In 2014, just prior to the implementation of utility-style regulation of ISPs in the U.S., University of Pennsylvania Law Professor Christopher Yoo looked at investment and performance data as well as Internet usage data in the U.S. and Europe. He noted that Europe “has long subjected the Internet to the regulatory regime applicable to the telephone system,” i.e. utility regulation. The results were striking.

Yoo found that broadband investment per household in the U.S. was over double that of Europe in 2012. As a consequence of greater investment, 82 percent of U.S. households enjoyed access to high-speed broadband, defined in this case as 25 megabits-per-second download speeds, compared to just 54 percent in Europe. The difference was even more stark when only observing rural areas. In Europe, only 12 percent of rural households had access to high-speed broadband. In America, nearly half did.
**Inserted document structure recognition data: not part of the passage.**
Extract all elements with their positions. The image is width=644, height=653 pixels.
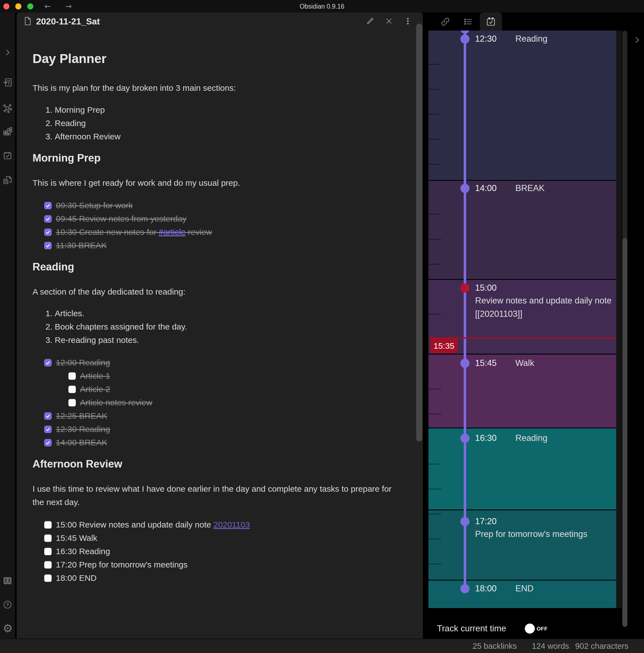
edit-icon[interactable]	[366, 17, 374, 26]
task-row: Article 2	[44, 383, 416, 396]
editor-scrollbar[interactable]	[416, 24, 422, 441]
task-row: 17:20 Prep for tomorrow's meetings	[44, 558, 416, 571]
vault-switcher-icon[interactable]	[3, 576, 12, 585]
event-time: 16:30	[475, 431, 497, 445]
task-checkbox[interactable]	[44, 534, 52, 542]
timeline-tick	[429, 464, 441, 464]
task-text: Article 1	[80, 371, 110, 381]
tab-day-planner-calendar-icon[interactable]	[486, 17, 496, 27]
task-checkbox[interactable]	[68, 372, 76, 380]
panel-scrollbar-thumb[interactable]	[622, 238, 627, 627]
more-options-icon[interactable]	[404, 17, 412, 26]
task-checkbox[interactable]	[44, 561, 52, 569]
event-time: 18:00	[475, 582, 497, 595]
task-row: 18:00 END	[44, 571, 416, 585]
timeline-tick	[429, 89, 441, 90]
task-checkbox[interactable]	[44, 439, 52, 446]
timeline-tick	[429, 139, 441, 140]
open-daily-note-icon[interactable]	[3, 78, 12, 87]
timeline-tick	[429, 264, 441, 265]
task-checkbox[interactable]	[44, 215, 52, 223]
task-row: 16:30 Reading	[44, 545, 416, 558]
task-checkbox[interactable]	[44, 521, 52, 529]
task-checkbox[interactable]	[44, 426, 52, 433]
task-text-part: 09:30 Setup for work	[56, 201, 133, 210]
task-text-part: Article 2	[80, 385, 110, 394]
task-text: 14:00 BREAK	[56, 438, 107, 447]
note-title: 2020-11-21_Sat	[36, 16, 100, 27]
random-note-icon[interactable]	[3, 127, 12, 136]
timeline-dot	[460, 517, 469, 526]
list-item: Re-reading past notes.	[55, 334, 416, 347]
task-checkbox[interactable]	[44, 575, 52, 582]
toc-item: Reading	[55, 117, 416, 130]
task-checkbox[interactable]	[44, 359, 52, 366]
task-text: 11:30 BREAK	[56, 241, 107, 250]
task-text: 12:00 Reading	[56, 358, 110, 367]
timeline-tick	[429, 239, 441, 240]
expand-sidebar-icon[interactable]	[3, 48, 12, 57]
track-current-time-toggle[interactable]: OFF	[524, 622, 551, 635]
event-title: Walk	[515, 357, 534, 370]
task-row: 15:45 Walk	[44, 531, 416, 545]
toc-item: Afternoon Review	[55, 130, 416, 143]
character-count: 902 characters	[575, 642, 628, 651]
task-checkbox[interactable]	[44, 228, 52, 236]
timeline-tick	[429, 314, 441, 315]
task-text-part: Article notes review	[80, 398, 152, 407]
timeline-block	[429, 181, 616, 279]
timeline-dot	[460, 34, 469, 44]
task-text: 10:30 Create new notes for #article revi…	[56, 227, 212, 237]
task-text: 17:20 Prep for tomorrow's meetings	[56, 560, 187, 570]
toggle-state-label: OFF	[537, 622, 548, 635]
backlinks-count: 25 backlinks	[473, 642, 517, 651]
duplicate-note-icon[interactable]	[3, 175, 12, 185]
task-list: 12:00 ReadingArticle 1Article 2Article n…	[32, 356, 416, 449]
status-bar: 25 backlinks 124 words 902 characters	[0, 638, 644, 653]
settings-icon[interactable]: ⚙	[3, 624, 12, 633]
task-row: 12:25 BREAK	[44, 409, 416, 422]
collapse-right-sidebar-icon[interactable]	[632, 34, 642, 46]
task-text: 18:00 END	[56, 573, 97, 583]
timeline-dot	[460, 184, 469, 193]
right-panel-tabs	[428, 13, 644, 30]
task-row: Article notes review	[44, 396, 416, 409]
section-paragraph: I use this time to review what I have do…	[32, 482, 402, 509]
timeline-block	[429, 30, 616, 180]
left-ribbon: ? ⚙	[0, 13, 15, 638]
event-time: 14:00	[475, 182, 497, 195]
tab-backlinks-link-icon[interactable]	[440, 17, 450, 27]
day-planner-icon[interactable]	[3, 151, 12, 160]
task-list: 09:30 Setup for work09:45 Review notes f…	[32, 199, 416, 252]
task-text-part: 14:00 BREAK	[56, 438, 107, 447]
timeline-tick	[429, 539, 441, 539]
list-item: Book chapters assigned for the day.	[55, 320, 416, 334]
task-checkbox[interactable]	[44, 202, 52, 209]
task-checkbox[interactable]	[44, 548, 52, 555]
graph-view-icon[interactable]	[3, 103, 12, 113]
task-text-part: 12:25 BREAK	[56, 411, 107, 420]
section-heading: Morning Prep	[32, 152, 416, 164]
task-checkbox[interactable]	[44, 242, 52, 249]
section-paragraph: A section of the day dedicated to readin…	[32, 285, 402, 298]
timeline-tick	[429, 489, 441, 489]
tab-outline-list-icon[interactable]	[463, 17, 473, 27]
task-text: 09:30 Setup for work	[56, 201, 133, 210]
close-icon[interactable]	[385, 17, 393, 26]
task-text-part: 17:20 Prep for tomorrow's meetings	[56, 560, 187, 569]
timeline-tick	[429, 389, 441, 389]
task-text-part: 18:00 END	[56, 573, 97, 582]
task-text-part: Article 1	[80, 371, 110, 380]
task-row: 09:30 Setup for work	[44, 199, 416, 212]
task-link[interactable]: 20201103	[213, 520, 250, 529]
page-title: Day Planner	[32, 51, 416, 66]
task-checkbox[interactable]	[68, 399, 76, 407]
task-checkbox[interactable]	[44, 412, 52, 420]
day-planner-timeline: 12:30Reading14:00BREAK15:00Review notes …	[429, 0, 616, 638]
track-current-time-label: Track current time	[437, 622, 506, 635]
help-icon[interactable]: ?	[3, 600, 12, 609]
task-text-part: 16:30 Reading	[56, 547, 110, 556]
task-link[interactable]: #article	[159, 227, 186, 237]
task-checkbox[interactable]	[68, 386, 76, 393]
task-text: 15:00 Review notes and update daily note…	[56, 520, 250, 529]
Greater investment in and access to the Internet for Americans has naturally resulted in greater Internet usage. Yoo’s study found that the average American consumed approximately 50 percent more bandwidth than his or her European counterparts. This means more working from home, more streaming, more video gaming, and more ordering anything one’s heart desires with a few clicks as a part of American life.

Other studies showed similar results. A 2013 study found that had U.S. broadband and other communications investment matched that of Europe since the 1990s, “US labour productivity growth would have been 25-30 % lower[.]”

In 2014, the FCC began the process of applying utility-style regulation to ISPs, finalizing the new rules in 2015. Broadband infrastructure investment declined by $500 million between 2014 and 2015 by $500 million and by $2.7 billion between 2015 and 2016. These declines are significant given that they occurred outside of a recession, indicating the new rules were the primary culprit.

While broadband investment has since rebounded following the restoring Internet Freedom Order’s implementation, the decades-long trend of more significant Internet usage, enabled by greater investment, undoubtedly left the American economy far more resilient to the impacts of the pandemic, as bad as they may still be, than had a utility-style approach been in place all along.